Records from a data source
----------------

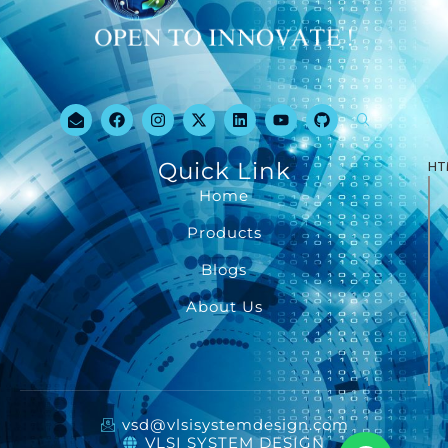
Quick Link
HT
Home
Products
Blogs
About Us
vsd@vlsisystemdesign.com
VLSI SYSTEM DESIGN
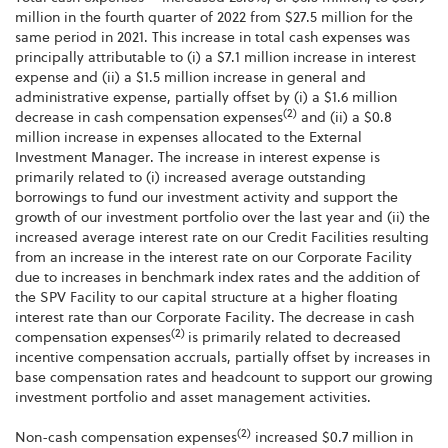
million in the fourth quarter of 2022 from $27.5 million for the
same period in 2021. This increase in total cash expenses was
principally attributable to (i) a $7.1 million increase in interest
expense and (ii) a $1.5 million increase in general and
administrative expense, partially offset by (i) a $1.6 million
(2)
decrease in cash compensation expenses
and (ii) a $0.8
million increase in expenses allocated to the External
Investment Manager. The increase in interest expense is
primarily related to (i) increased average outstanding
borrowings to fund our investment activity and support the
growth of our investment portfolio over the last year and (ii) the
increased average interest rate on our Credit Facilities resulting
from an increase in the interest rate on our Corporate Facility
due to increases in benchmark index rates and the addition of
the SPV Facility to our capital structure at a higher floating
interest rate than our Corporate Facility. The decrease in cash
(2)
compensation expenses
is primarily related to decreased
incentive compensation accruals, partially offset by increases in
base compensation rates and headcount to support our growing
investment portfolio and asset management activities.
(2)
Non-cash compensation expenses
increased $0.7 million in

----------------

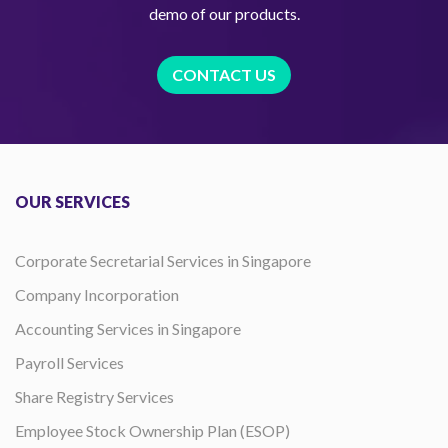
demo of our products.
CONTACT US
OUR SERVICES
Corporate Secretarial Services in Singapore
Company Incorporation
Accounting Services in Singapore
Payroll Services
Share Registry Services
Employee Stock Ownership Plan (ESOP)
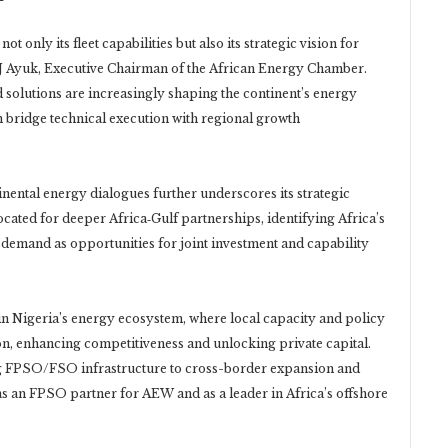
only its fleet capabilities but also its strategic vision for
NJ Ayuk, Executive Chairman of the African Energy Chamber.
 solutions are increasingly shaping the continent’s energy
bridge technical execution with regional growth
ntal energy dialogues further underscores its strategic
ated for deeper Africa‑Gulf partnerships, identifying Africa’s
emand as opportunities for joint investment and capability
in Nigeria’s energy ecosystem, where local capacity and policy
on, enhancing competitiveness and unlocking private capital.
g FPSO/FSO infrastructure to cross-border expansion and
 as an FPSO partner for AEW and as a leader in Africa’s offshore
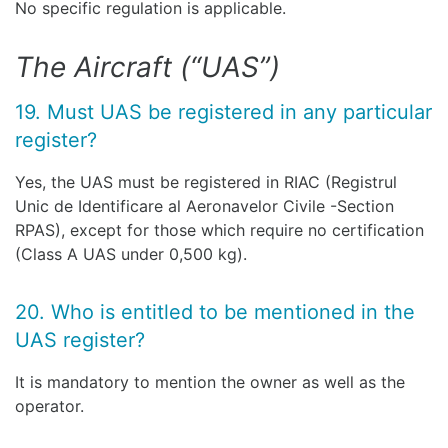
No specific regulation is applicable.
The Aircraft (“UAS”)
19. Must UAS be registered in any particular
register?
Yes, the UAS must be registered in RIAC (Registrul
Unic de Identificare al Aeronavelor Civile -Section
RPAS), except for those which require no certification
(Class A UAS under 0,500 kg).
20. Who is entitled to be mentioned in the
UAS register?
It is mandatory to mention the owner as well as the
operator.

----------------

◆ WHAT IS BEING ASKED: With the pictures removed from your copy, retype the lines above from the one that contains "vsd@vlsisystemdesign.com" through the one that contains "the SPV Facility", exactly.

◆ RESULT OF THIS EXERCISE:
vsd@vlsisystemdesign.com
VLSI SYSTEM DESIGN
million in the fourth quarter of 2022 from $27.5 million for the
same period in 2021. This increase in total cash expenses was
principally attributable to (i) a $7.1 million increase in interest
expense and (ii) a $1.5 million increase in general and
administrative expense, partially offset by (i) a $1.6 million
(2)
decrease in cash compensation expenses
and (ii) a $0.8
million increase in expenses allocated to the External
Investment Manager. The increase in interest expense is
primarily related to (i) increased average outstanding
borrowings to fund our investment activity and support the
growth of our investment portfolio over the last year and (ii) the
increased average interest rate on our Credit Facilities resulting
from an increase in the interest rate on our Corporate Facility
due to increases in benchmark index rates and the addition of
the SPV Facility to our capital structure at a higher floating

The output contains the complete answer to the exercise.